Let’s start by asking whether two populations have different means (i.e. averages). What does that mean? An example would be men and women. If you take the distribution of the heights of all men and all women, are they means really different? You don’t want to consider 6 billion people, but take a sizable sample of say, fifty people. This is often the point of statistics, you do a study with a group much smaller than the total, and try to generalize your results from the small group to the whole. But how do you come to right conclusion from a small group?
Four example you could take just 4 people, Alice, Wendy, Bob, an Zack. Is the average height of the women (Alice and Wendy) smaller than that of men (Bob and Zack)? It may not be. There are zillions of cases of women taller than men. So with just four people, you might come to the wrong conclusions just considering them.
Say take a group of 25 men and 25 women and formulate a question: are the means of these two groups the same?

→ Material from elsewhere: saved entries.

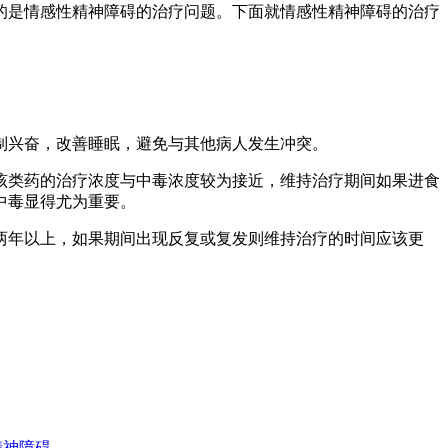
是情感性精神障碍的治疗问题。下面就情感性精神障碍的治疗
制兴奋，改善睡眠，避免与其他病人发生冲突。
类药的治疗浓度与中毒浓度较为接近，维持治疗期间如果进食
中毒显得尤为重要。
年以上，如果期间出现反复或复发则维持治疗的时间应该更
精神障碍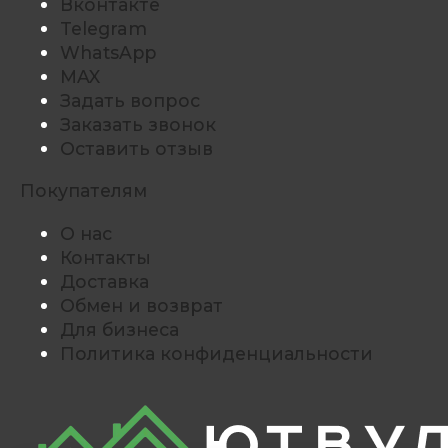
Вконтакте
Telegram
WhatsApp
MAX
Задать вопрос
Заказать звонок
Оставить отзыв
Покупателям
О нас
Контакты
Доставка
Обмен и возврат
Для бизнеса
Политика конфиденциальности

Another question that you hear all the time in papers, is if some nutritional supplement is effective in some way or other, like does echinacea shorten the total time that you have a cold? You can do the same kind of experiment. Take a group of 50 people, and with 25 of them give them echinacea, and then 25 you give them a sugar water pill. Then you innoculate both groups with some cold virus. Is the mean time that they’re sick different between the two groups?
Getting back to the height question, lets plot (fake) data for the heights of women and men.

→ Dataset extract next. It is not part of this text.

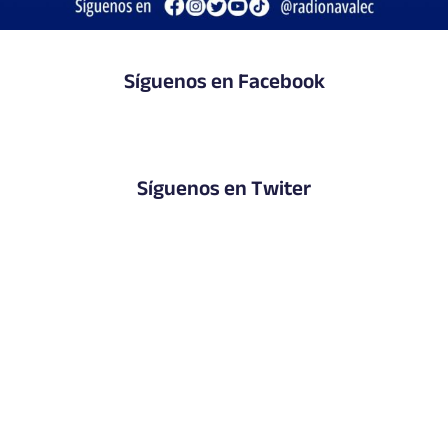
Síguenos en Facebook
Síguenos en Twiter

Here I made the women’s data by taking 25 numbers with mean of 65 (inches) and a standard deviation of 3 (inches), and generated random numbers according to a Gaussian distribution. I did the same for men, so gave them a mean of 70 and a standard deviation of 3. This is what you might expect from some rather homogeneous population of people, say from Sweden, and all about the same age.
Looking at this, it’s not really clear that you can draw any conclusions because there’s quite a lot of overlap. For example, let’s generate another 25 random numbers from the women’s population and compare them to the first ones that were generated.
Hmm, these look different too, but we know that in fact they’re generated from the same distribution. In other words, they’re just different individuals drawn from the population.
There are a few things here that we’ll need to do in order to procede. The first thing we’ll do is figure out how to correctly estimate a mean and standard deviation. This is important because a lot of statistical test rely on these two quantities. It’s not quite as trivial as you might think.
The second thing to do is formulate a very specific procedure to determine if we have a difference or not. And if so, find a measure of the chance that we’ve come up with the right conclusion. This is really the hardest part about statistics.